Peripheral Neuropathy & Conversation Fatigue?

My friend, Mary, and I have called those our "organ recitals" for years. We usually begin all conversations with them .. and sometimes they go on longer. It is very difficult to live with illness. For those of us still working into our late 70s, there is a comfort in begin able to say it out loud. What if you and your friend - or other friends - set a time limit on 'organ recitals' and if more time is needed, permission is asked for and hopefully granted? It would be a compromise.

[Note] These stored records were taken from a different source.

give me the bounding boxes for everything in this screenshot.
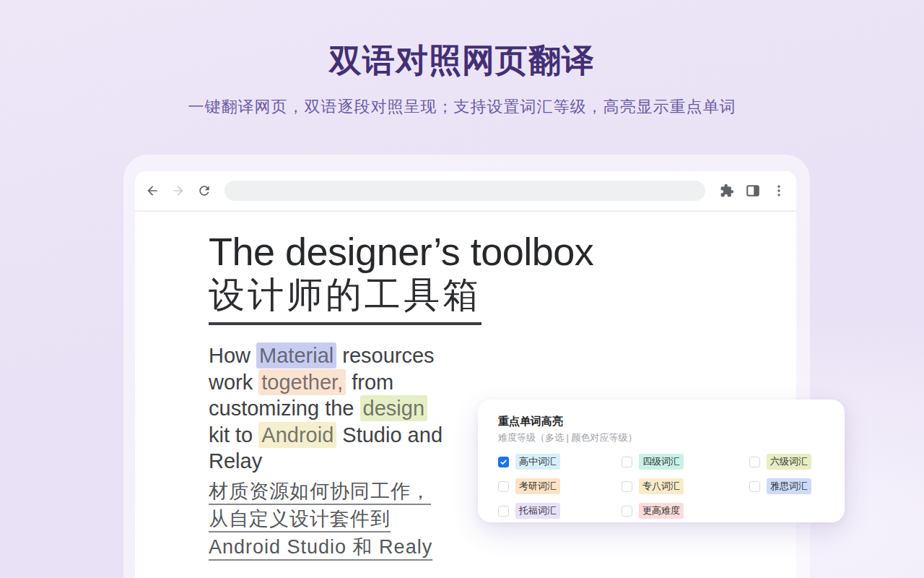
- vocab-label[interactable]: 高中词汇: [515, 454, 560, 470]
- article-title-zh-text: 设计师的工具箱: [209, 272, 481, 325]
- reload-icon: [197, 184, 212, 198]
- paragraph-text: customizing the: [209, 397, 360, 420]
- vocab-label[interactable]: 六级词汇: [767, 454, 811, 470]
- paragraph-text: resources: [336, 344, 434, 367]
- paragraph-line-en: How Material resources: [209, 342, 796, 369]
- paragraph-text: kit to: [209, 423, 258, 447]
- vocab-options-grid: 高中词汇四级词汇六级词汇考研词汇专八词汇雅思词汇托福词汇更高难度: [498, 454, 824, 519]
- paragraph-text: work: [209, 371, 258, 394]
- paragraph-line-zh: Android Studio 和 Realy: [209, 533, 796, 561]
- checkbox-unchecked-icon[interactable]: [498, 506, 509, 517]
- panel-title: 重点单词高亮: [498, 413, 824, 428]
- highlighted-word: together,: [258, 369, 346, 395]
- translated-text: 从自定义设计套件到: [209, 508, 391, 530]
- highlighted-word: Material: [256, 342, 336, 368]
- paragraph-text: How: [209, 344, 256, 367]
- highlighted-word: design: [360, 395, 427, 421]
- article-title-zh-translation: 设计师的工具箱: [209, 272, 796, 325]
- vocab-label[interactable]: 四级词汇: [639, 454, 684, 470]
- vocab-option[interactable]: 考研词汇: [498, 478, 622, 494]
- checkbox-unchecked-icon[interactable]: [622, 457, 632, 467]
- vocab-label[interactable]: 更高难度: [639, 503, 684, 519]
- back-arrow-icon: [145, 184, 160, 198]
- extensions-puzzle-icon: [720, 184, 734, 198]
- extensions-button[interactable]: [714, 178, 740, 204]
- checkbox-unchecked-icon[interactable]: [749, 481, 760, 492]
- checkbox-unchecked-icon[interactable]: [622, 506, 632, 517]
- translated-text: 材质资源如何协同工作，: [209, 480, 431, 502]
- checkbox-checked-icon[interactable]: [498, 457, 509, 467]
- hero-title: 双语对照网页翻译: [0, 39, 924, 82]
- address-bar[interactable]: [225, 181, 705, 201]
- vocab-option[interactable]: 雅思词汇: [749, 478, 824, 494]
- paragraph-text: from: [346, 371, 393, 394]
- menu-button[interactable]: [766, 178, 792, 204]
- page-background: 双语对照网页翻译 一键翻译网页，双语逐段对照呈现；支持设置词汇等级，高亮显示重点…: [0, 0, 924, 578]
- reload-button[interactable]: [191, 178, 217, 204]
- vocab-label[interactable]: 考研词汇: [515, 478, 560, 494]
- checkbox-unchecked-icon[interactable]: [498, 481, 509, 492]
- checkbox-unchecked-icon[interactable]: [622, 481, 632, 492]
- translated-text: Android Studio 和 Realy: [209, 536, 432, 558]
- highlighted-word: Android: [258, 422, 336, 448]
- vocab-option[interactable]: 专八词汇: [622, 478, 749, 494]
- checkbox-unchecked-icon[interactable]: [749, 457, 760, 467]
- vocab-option[interactable]: 四级词汇: [622, 454, 749, 470]
- forward-arrow-icon: [171, 184, 186, 198]
- forward-button[interactable]: [165, 178, 191, 204]
- hero-subtitle: 一键翻译网页，双语逐段对照呈现；支持设置词汇等级，高亮显示重点单词: [0, 96, 924, 118]
- side-panel-icon: [746, 184, 760, 198]
- vocab-label[interactable]: 雅思词汇: [767, 478, 811, 494]
- paragraph-line-en: work together, from: [209, 369, 796, 396]
- vocab-label[interactable]: 专八词汇: [639, 478, 684, 494]
- vocab-option[interactable]: 六级词汇: [749, 454, 824, 470]
- article-title-en: The designer’s toolbox: [209, 230, 796, 272]
- highlight-settings-panel: 重点单词高亮 难度等级（多选 | 颜色对应等级） 高中词汇四级词汇六级词汇考研词…: [478, 400, 845, 522]
- vocab-option[interactable]: 托福词汇: [498, 503, 622, 519]
- menu-kebab-icon: [772, 184, 786, 198]
- browser-toolbar: [135, 171, 796, 212]
- vocab-option[interactable]: 高中词汇: [498, 454, 622, 470]
- paragraph-text: Relay: [209, 449, 262, 473]
- back-button[interactable]: [139, 178, 165, 204]
- vocab-option[interactable]: 更高难度: [622, 503, 749, 519]
- panel-subtitle: 难度等级（多选 | 颜色对应等级）: [498, 431, 824, 444]
- paragraph-text: Studio and: [336, 423, 443, 447]
- vocab-label[interactable]: 托福词汇: [515, 503, 560, 519]
- side-panel-button[interactable]: [740, 178, 766, 204]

Sometimes, I in fact AM my neuropathy and long-covid because it has taken over so much of my time to see docs and live w/ symptoms.

I trust with friends balance can be found. I wish you that.

I experienced negative feedback from a friend to the point that we didn’t speak for over a year. She told me I shouldn’t talk about my medical issues so much. I had gone through a lot of things within a relatively short period of time and I was very upset about them. I took offense to what she said and told her I was taking a break from the friendship. I didn’t say for how long. I also said I was going to work on myself. And, I did…….I worked on getting proper medical treatment and I started therapy for health anxiety.
(My friend had some issues too, that I was bothered by, such as being judgmental and bossy, so it wasn’t over the one thing.)

Over a year later we slowly returned to communicating and even had lunch. She was shocked to see my weight loss and commented on my positive attitude. I now no longer mention anything about my health with her. She has brought up a few things she has encountered with her health, like a back injury, cold, skin problems, etc. I’m not sure if our relationship will ever return to its former state. I don’t regret the reset though.

I also took the opportunity to put a huge filter on my health issues when I took a break from her. I rarely mention anything about my health issues to anyone, but my doctors and therapist. Of course, I post here and that’s the best for me.

So, I can relate. When my friend confronted me, it hurt my feelings. I hope you can find the right approach for your situation. I don’t recommend what I did, but it worked for me.

Hi, jeindc (@jeindc)

Thanks for your reply! One thing you said did give an added smile (" … still working into our late 70s"). Me, too! At 79! 🙂

Cheers!
Ray (@ray666)

Hi, Celia (@celia16)

My friend and I are still friends. We'll remain so, too (fingers crossed!).

Stay well!
Ray (@ray666)

Soon 78 tho' very tired!

Ray, I'm a mere 72. I'm not sure if my symptoms will worsen, so I'm lucky in that my friends/family all have "something" and we joke about it and give each other equal air time. I appreciate your entry on this topic.

Hi, pah17 (@pah17)

We joke, too. My post was somewhat tongue-in-cheek. It's hard not to chuckle now and then about this medical razz-ma-tazz when you get to our ages. 🙂

Cheers!
Ray (@ray666)

I so get what you are feeling Ray. People constantly ask me how I'm doing. I'm always thinking; You don't really want to know, or, where would I start, or, no one is able to understand any of what I'm going to say and of course how much time do we have? So I mostly give an amswer reflecting the general trend at the time unless they sought me out through a phone call or whatever
I am serious)y considering seeking some counseling to have an outlet for my feelings, anxieties and greif over the loss of my good health, sense of well being, and comfort. I do not want to burden others with that.

I am going to be having my first pain psychology appointment (virtual) from a medical center tomorrow. I am hoping that helps too, not just from the perspective of having someone to share the anxiety resulting from PN but who may have ways to cope or reframe what is happening.

Best wishes that this helps you in some ways.